• Input:
§
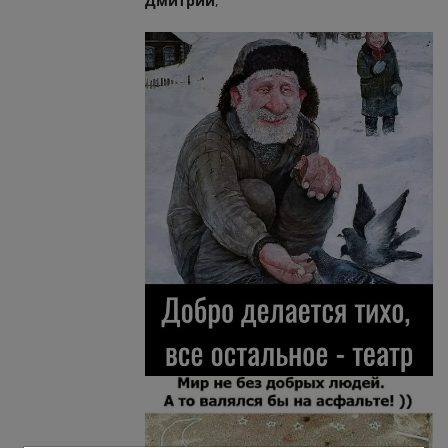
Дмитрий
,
§
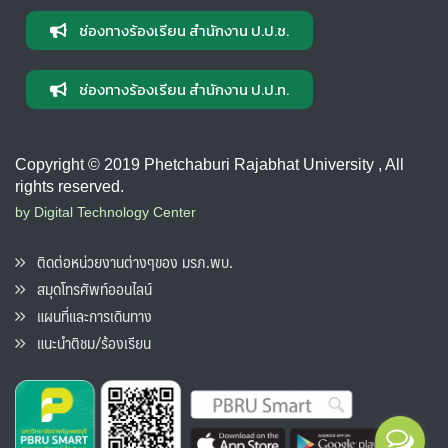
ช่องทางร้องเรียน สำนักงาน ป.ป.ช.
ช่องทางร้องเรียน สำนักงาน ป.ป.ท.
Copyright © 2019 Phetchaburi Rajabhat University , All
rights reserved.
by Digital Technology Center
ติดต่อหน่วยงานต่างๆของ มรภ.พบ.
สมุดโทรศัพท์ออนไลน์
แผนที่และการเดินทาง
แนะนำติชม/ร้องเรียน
§
• What you need to do: Retype, exactly and in full, the lines above from the one containing "ติดต่อหน่วยงานต่างๆของ มรภ.พบ." through the one containing "แนะนำติชม/ร้องเรียน".

• Answer box:
ติดต่อหน่วยงานต่างๆของ มรภ.พบ.
สมุดโทรศัพท์ออนไลน์
แผนที่และการเดินทาง
แนะนำติชม/ร้องเรียน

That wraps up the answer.